= Local heritage list =

Local listing process for England below the NHLE

A local heritage list (sometimes referred to as a local list) (Note: Some local planning authorities may use different terminology for their local heritage list, such as a 'List of Buildings of Townscape Merit' or 'New Town Heritage Register', however the concept remains the same.) is register of heritage assets identified as being of importance to the local community. Such lists exist in England and Wales.

==History==
The number of local heritage lists in England has grown over the last few decades. In 2018, the charity Civic Voice launched a campaign in support of local heritage lists, providing a Local Heritage Listing Toolkit (no longer available online) to help local community groups to get involved in developing local lists. A 2020 local heritage listing campaign led by the Ministry of Housing, Communities and Local Government (MHCLG) has also acted as a catalyst, providing funding for a number of local planning authorities to develop new lists or revise outdated ones. In 2025 Historic England published a research report into the current picture of local heritage lists in England, including the responses of a survey of local planning authorities, an evaluation of the 2020 MHCLG campaign and a historical summary of the development of local heritage lists.

==Significance in planning==
Assets included on local heritage lists are classed as non-designated heritage assets (NDHAs) within the planning system. The planning practice guidance for England defines NDHAs as:Non-designated heritage assets are buildings, monuments, sites, places, areas or landscapes identified by plan-making bodies as having a degree of heritage significance meriting consideration in planning decisions but which do not meet the criteria for designated heritage assets. A substantial majority of buildings have little or no heritage significance and thus do not constitute heritage assets. Only a minority have enough heritage significance to merit identification as non-designated heritage assets.

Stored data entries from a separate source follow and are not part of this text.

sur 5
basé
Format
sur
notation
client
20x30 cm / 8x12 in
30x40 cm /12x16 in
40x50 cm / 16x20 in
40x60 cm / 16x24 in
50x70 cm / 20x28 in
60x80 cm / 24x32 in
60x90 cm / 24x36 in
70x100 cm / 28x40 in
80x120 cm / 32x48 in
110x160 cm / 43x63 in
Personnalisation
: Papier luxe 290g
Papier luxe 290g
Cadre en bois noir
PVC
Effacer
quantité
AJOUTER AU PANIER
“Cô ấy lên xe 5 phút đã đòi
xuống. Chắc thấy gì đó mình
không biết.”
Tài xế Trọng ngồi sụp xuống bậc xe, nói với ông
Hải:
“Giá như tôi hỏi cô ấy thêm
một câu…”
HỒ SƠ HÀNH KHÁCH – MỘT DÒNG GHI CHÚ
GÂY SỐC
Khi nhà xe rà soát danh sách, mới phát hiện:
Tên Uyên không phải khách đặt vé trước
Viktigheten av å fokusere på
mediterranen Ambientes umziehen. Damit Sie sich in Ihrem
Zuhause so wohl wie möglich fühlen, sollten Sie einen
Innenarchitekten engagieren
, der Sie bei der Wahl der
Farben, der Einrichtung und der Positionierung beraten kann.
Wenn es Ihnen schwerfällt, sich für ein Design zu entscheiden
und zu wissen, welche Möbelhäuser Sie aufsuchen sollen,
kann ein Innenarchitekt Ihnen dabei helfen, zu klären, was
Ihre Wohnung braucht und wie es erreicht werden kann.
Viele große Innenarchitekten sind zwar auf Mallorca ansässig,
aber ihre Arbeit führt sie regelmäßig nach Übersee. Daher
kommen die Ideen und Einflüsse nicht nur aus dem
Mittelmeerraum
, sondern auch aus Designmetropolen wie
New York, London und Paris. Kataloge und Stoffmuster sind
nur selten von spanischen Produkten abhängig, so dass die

Local heritage listing is recognised in the National Planning Policy Framework as a way of recording heritage assets identified as having local significance. The relative significance of such assets can then be taken into account when making planning decisions.

Local heritage listing differs from statutory designations included on the National Heritage List for England, and for development control there is no separate consenting regime (as opposed to listed building consent or scheduled monument consent).

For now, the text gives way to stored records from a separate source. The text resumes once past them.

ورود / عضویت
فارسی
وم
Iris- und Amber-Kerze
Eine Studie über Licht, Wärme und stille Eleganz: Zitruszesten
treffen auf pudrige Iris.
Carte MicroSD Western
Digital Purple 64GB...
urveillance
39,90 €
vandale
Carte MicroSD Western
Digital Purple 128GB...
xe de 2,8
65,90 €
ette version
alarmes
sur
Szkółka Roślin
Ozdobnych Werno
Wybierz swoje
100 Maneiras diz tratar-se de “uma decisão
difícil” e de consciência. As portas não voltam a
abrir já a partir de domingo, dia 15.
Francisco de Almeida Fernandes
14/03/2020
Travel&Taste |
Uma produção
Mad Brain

==List creation and maintenance==
Local heritage lists are usually maintained by the relevant local planning authority, often with input from community organisations such as civic societies and other interested local groups. There is often a process of public nomination, and in this way local heritage lists can be considered to take a democratic approach to the identification and celebration of heritage.

Research conducted by Historic England estimates that around 70% of local planning authorities in England have one or more local heritage list, although some of these may be out-of-date. In addition, some local heritage lists cover only part or parts of a local planning authority area, for instance because they were developed as part of a neighbourhood plan or because the boundaries of the local authority have changed.

There are other ways of identifying NDHAs, including through decision making on planning applications, through developing neighbourhood plans, and in the process of designating conservation areas.